17.04.2018
Yazı: Sami Kısaoğlu
İllüstrasyon: Saydan Akşit
Geniş anlamı ile Avrupalı müzisyenlerin, caz müziğinin temel öğeleri üzerine kendi kültürel köklerini, eski kıtanın ortaçağdan yirminci yüzyıla uzanan müzik geçmişini ve bireysel tecrübelerini ekleyerek oluşturdukları Avrupa cazı fikri onlarca farklı kırılmaya tanıklık ederek 1960’ların sonundan günümüze ulaştı. 1960’ların son yıllarından itibaren Avrupa caz sahnesi müzikal anlamda eşine az rastlanır bir rönesansı yaşarken, bugün adını çok iyi bildiğimiz onlarca müzisyenin ilk kayıtlarını yaptığı, ilk turnelerini gerçekleştirdiği yıllar olarak caz tarihindeki yerini aldı. Arild Andersen, John Taylor, Tomasz Stanko, Jon Balke, Terje Rypdal, Bobo Stenson, Enrico Rava, Jon Christensen, Eberhard Weber, Jan Garbarek ve daha onlarca müzisyen yirminci yüzyılın üçüncü çeyreğine gelindiğinde çoktan kendilerine bir yer edinmiş ve isimlerini duyurmuşlardı. Bu dönemde Avrupa caz sahnesinde kendine sağlam bir yer edinmeyi başaran müzisyenlerden biri de İngiliz multi-enstrümantalist John Surman idi. Sanatçı 1968 yılında nefes verdiği ilk albümü Vocaliondan (Deram Records) günümüze kariyerinde 50 yılı geride bıraktı. Surman kuşkusuz yarım asırdır Avrupa cazının en üretken suretlerinden biri. Her albümünde yeni soruların, başka seslerin ve renklerin peşinde koşan Surman’ın diskografisinin ilk albümünün 50. yılı vesilesiyle sanatçının kariyerine retrospektif bir bakış sunmak hem onun çok yönlü müzikal evrenini tanımak hem de üretiminin satır aralarını keşfetmek adına yararlı olacaktır.
Kökler
Başlangıçta Norveçli meslektaşı Jan Garbarek gibi John Coltrane ve Amerikan cazından etkilenen John Surman çok geçmeden kendi özgün sesini yaratmayı başardı. Bir röportajında “kulaklarım büyük ölçüde Mingus, Shepp, Ornette, Rollins ve Coltrane’in yaptıklarına odaklanmıştı” diyen sanatçı ilerleyen yıllarda yaşlı kıtanın müzikal topografyası ve tarih çizgisinde ileri ve geri giderek, birçok müzik türünü keşfetme fırsatı buldu. Surman 1970’li ve 80’li yıllar boyunca olabildiğine çok boyutlu ve katmanlı bir müzikal gelişim gösterdi. Detaylarına ilerleyen satırlarda daha ayrıntılı olarak yer vermek istediğim bu gelişimin başlıca ayaklarını Surman’ın Ada Avrupası ve İskandinav halk müziklerine karşı olan ilgisi oluşturuyordu. Ortaçağ’dan Rönesans’a uzanan zaman diliminde yazılmış olan İngiliz kilise müziği eserleri ve minimal müziğin yenilenen akor dizileri de Surman’ın müzikal dilinin oluşumuna yön veren diğer etkenler arasında yer alıyordu.

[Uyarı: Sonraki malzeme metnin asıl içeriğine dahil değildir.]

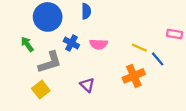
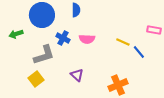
green arrow: (27, 44) -> (16, 34), moved, turned -72
orange cross: (134, 76) -> (118, 85), moved

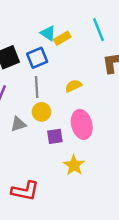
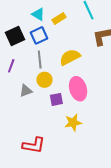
cyan triangle: (48, 33) -> (38, 14), moved
yellow semicircle: (73, 86) -> (70, 57), size x1.5
yellow star: (74, 165) -> (73, 122), turned 30

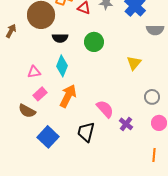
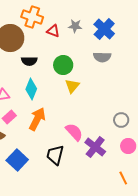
gray semicircle: (155, 30) -> (102, 57), moved
yellow triangle: (134, 63) -> (72, 86), moved
purple cross: (126, 124) -> (95, 147), size x1.5
orange line: (154, 155) -> (123, 178), turned -32

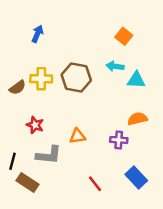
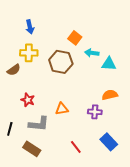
blue arrow: (37, 34) -> (30, 27), turned 144
orange square: (124, 36) -> (75, 38), moved
yellow cross: (41, 79) -> (29, 53), moved
brown rectangle: (27, 182) -> (32, 149), moved

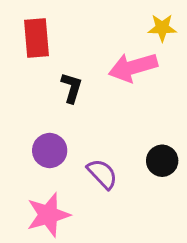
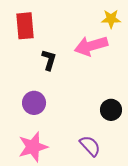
purple semicircle: (102, 174) -> (90, 146), moved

Alman caz eleştirmeni Joachim E. Berendt’in milyonlarca baskı yapmış Caz Kitabı Ragtime’dan Fusion ve Sonrasına isimli çalışmasında Surman ile ilgili olarak aşağıdaki satırlara yer veriyor: “Serbest üsluba eğilimli müzisyenler arasında 1960’lı yıllarda uluslararası planda tanınan sadece iki baritoncu vardı: Sun Ra Orkestra’nın üyesi Pat Patrick ve Avrupa’da İngiliz John Surman. Surman Japon eleştirmenlerce o zamanlar ‘yeni cazın en önemli baritoncusu’ olarak nitelendirilmişti. Surman, 1970’li yılların başında soprano saksafona daha fazla önem verdi; ancak 1980’lerde yeniden baritona döndü. Coşkulu glissando’ları, baş döndüren sound’u ile bariton saksafonun hep çok dar kabul edilen tonal sınırlarını, tenor çalış tarzının tiz bölgelerine ve ötesine kadar genişletti; sound’u üst perdelerde keskin ve soğukken, alt perdelerde yumuşak, sıcak ve dolgundu.”
Geride kalan son kırk yıla dönüp baktığımızda; Surman’ın caz tarihinin görmüş olduğu en cesur bariton saksafon müzisyenlerinden biri olduğunu görürüz. Artık yetmişli yaşlarının başında olan bu İngiliz beyefendisi baritonun adeta o kükreyen sesine korkusuzca kendi müziğinde yeniden hayat verirken, bu enstrümanın solo yorumculuğuna dair tüm limitleri zorlar. Surman sadece baritonun ses skalasını genişletmekle kalmaz sanatçı her albümünde yeni bir maceraya girişir ve kendini her defasında bir adım öteye taşır.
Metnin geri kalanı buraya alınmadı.